Die Oscars und That Flub und die seltene Kraft des Schocks

Das Ganze war jedoch auch eine Erinnerung daran, wie selten es für das Publikum geworden ist, gemeinsam etwas zu sehen, was wirklich unerwartet ist. Dies war Live-Fernsehen mit all den potenziellen menschlichen Fehlern, die Live-Fernsehen in seinen Tiefen, aber auch in seinen Höhen mit sich bringen kann – Chaos, Korrektur, Drama, Anmut. Was am Sonntag passierte, war ungefähr dieselbe Mechanik, die der Welt all diese Meme von Left Shark und diese Tätowierungen „Trotzdem bestand sie fort“ und den Begriff „Fehlfunktion der Garderobe“ verlieh: Die Oscars riefen überraschend Fürsorge hervor. Der Best-Picture-Flub ist über Nacht aus ungefähr dem gleichen Grund berüchtigt wie seine Vorgänger: In der hochproduzierten Welt der Massenmedien ist es äußerst selten, dass Erwartungen vereitelt werden.

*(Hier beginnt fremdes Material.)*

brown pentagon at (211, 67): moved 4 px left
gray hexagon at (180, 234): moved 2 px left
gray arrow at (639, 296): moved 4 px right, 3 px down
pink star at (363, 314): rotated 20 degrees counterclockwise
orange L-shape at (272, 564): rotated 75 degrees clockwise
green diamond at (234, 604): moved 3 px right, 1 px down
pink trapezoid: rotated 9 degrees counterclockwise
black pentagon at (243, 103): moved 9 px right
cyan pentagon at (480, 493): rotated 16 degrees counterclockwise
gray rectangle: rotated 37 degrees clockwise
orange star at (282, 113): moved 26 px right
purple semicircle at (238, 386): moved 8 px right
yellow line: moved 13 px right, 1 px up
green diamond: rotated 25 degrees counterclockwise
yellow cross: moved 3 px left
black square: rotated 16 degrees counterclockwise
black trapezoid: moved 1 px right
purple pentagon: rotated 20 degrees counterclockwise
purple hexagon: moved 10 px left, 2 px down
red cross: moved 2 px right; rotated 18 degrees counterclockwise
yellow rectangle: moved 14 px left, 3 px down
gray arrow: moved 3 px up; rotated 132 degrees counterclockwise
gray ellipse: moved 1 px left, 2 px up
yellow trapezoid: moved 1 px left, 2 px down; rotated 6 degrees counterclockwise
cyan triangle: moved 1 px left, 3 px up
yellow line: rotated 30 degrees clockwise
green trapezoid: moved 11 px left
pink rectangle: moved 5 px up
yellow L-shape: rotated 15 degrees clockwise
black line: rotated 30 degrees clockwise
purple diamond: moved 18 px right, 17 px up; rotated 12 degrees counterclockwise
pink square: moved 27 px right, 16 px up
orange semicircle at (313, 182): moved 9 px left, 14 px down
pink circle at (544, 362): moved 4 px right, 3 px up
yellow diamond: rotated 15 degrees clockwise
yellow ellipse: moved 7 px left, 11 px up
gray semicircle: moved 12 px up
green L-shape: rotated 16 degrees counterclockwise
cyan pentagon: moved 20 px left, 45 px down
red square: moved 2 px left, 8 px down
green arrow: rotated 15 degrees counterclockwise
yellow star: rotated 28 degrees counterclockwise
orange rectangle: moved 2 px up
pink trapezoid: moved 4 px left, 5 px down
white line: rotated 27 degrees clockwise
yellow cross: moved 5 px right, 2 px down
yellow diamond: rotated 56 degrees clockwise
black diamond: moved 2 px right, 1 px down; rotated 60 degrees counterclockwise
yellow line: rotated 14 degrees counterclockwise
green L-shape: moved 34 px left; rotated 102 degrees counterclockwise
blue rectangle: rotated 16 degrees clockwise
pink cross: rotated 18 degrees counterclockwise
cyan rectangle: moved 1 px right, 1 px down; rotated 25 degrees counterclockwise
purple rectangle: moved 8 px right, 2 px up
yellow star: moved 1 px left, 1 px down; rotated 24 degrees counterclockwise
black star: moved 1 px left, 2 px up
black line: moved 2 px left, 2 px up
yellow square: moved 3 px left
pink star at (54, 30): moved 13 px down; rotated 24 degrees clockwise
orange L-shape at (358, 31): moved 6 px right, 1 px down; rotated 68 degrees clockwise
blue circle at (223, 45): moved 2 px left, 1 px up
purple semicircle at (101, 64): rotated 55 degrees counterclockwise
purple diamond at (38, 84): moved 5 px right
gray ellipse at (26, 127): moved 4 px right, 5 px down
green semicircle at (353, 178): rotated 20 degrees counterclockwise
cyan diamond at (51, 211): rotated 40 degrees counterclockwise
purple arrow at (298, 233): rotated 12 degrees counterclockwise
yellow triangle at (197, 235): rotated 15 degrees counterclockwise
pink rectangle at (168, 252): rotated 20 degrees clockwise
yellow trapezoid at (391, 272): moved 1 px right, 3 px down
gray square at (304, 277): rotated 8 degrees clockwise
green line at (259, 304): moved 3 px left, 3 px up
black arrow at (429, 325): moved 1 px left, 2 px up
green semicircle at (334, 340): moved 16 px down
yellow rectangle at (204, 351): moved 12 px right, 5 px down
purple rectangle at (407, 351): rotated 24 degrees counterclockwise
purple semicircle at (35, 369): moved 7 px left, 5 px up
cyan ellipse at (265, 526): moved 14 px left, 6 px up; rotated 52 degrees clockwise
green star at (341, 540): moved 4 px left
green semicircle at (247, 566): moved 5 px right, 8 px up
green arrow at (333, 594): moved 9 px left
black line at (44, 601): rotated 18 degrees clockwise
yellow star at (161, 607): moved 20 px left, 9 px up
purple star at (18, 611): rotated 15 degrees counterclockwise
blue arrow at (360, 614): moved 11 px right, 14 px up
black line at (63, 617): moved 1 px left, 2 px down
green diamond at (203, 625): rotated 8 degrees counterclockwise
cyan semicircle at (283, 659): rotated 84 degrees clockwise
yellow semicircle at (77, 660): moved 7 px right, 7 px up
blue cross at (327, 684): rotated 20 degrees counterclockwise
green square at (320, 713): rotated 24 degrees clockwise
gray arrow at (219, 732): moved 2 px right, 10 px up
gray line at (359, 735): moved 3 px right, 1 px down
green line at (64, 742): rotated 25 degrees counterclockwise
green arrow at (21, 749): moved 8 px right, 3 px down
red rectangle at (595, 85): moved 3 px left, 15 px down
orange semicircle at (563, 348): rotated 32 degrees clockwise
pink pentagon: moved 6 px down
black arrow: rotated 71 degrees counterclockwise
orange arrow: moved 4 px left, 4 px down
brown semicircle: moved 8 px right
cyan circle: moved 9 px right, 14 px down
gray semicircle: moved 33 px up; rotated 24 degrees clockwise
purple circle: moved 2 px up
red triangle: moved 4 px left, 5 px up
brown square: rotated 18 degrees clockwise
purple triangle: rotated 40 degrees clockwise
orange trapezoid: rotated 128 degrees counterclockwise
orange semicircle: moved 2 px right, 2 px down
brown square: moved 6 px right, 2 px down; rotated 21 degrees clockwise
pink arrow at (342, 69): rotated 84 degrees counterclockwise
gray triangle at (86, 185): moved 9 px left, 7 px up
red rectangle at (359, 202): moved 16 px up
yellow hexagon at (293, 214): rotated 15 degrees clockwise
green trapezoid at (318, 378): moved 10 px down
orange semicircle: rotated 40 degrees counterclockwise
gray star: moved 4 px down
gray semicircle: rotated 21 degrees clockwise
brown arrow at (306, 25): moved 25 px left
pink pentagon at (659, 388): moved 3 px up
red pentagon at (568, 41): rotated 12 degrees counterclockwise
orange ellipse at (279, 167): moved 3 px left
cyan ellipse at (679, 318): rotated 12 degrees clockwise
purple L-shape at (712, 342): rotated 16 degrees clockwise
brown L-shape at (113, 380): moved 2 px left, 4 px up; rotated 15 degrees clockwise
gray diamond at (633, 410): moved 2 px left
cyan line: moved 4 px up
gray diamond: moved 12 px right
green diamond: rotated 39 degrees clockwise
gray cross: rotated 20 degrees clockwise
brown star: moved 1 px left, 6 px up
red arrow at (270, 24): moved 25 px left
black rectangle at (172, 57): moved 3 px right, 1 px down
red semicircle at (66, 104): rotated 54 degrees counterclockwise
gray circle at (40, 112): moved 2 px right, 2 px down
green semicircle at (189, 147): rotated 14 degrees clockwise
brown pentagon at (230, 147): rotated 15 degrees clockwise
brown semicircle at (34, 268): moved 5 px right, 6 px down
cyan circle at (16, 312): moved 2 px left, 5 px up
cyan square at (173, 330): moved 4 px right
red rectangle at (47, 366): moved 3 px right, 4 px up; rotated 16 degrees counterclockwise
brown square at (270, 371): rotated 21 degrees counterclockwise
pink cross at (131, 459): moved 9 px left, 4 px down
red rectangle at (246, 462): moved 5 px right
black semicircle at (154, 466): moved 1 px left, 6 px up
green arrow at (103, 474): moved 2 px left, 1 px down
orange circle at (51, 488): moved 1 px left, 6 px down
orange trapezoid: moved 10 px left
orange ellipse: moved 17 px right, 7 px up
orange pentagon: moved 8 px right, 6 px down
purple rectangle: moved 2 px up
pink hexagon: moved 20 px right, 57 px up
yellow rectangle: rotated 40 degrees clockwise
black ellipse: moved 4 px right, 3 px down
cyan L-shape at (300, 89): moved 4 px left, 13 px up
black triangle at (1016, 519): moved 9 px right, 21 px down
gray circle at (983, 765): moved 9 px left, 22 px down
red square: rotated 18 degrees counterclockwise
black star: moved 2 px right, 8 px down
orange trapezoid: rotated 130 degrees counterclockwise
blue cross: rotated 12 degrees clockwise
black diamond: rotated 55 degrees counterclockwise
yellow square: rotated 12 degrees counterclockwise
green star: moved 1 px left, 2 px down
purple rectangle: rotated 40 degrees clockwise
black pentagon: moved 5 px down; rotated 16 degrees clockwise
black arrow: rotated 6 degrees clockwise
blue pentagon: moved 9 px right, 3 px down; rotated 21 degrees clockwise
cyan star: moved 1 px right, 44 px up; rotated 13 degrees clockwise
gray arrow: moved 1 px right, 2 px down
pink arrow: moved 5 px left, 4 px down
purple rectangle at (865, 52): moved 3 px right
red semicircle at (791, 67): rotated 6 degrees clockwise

Wir wissen heutzutage so viel. Wir sind in der Tat sicher von so viel – über Politik und menschliche Psychologie und Hollywood Awards Shows und die richtigen Zutaten von Guacamole. In einer Zeit, in der Google so viele Informationen sofort verfügbar gemacht hat, ist Wissen zu einer Standardpräsenz im amerikanischen Kulturleben geworden. Oooh, diese Show soll exzellent sein. Dieser Film soll schrecklich sein. Sackschalen sind jetzt das Ding. Große kulturelle Ereignisse, das Zeug der Grammys, der Emmys und der Oscars, sind in vielerlei Hinsicht der Höhepunkt dieser Haltung: Wir wissen genau, was wir von ihnen erwarten können. Wir können berichten, dass alles nach Plan lief, weil wir von Anfang an wussten, was sie sein sollten; Wir können diese Berichterstattung auch mit einem Hinweis auf Enttäuschung durchführen. Schließlich gibt es nur wenige Dinge, die langweiliger sind als die Erwartungen erfüllt.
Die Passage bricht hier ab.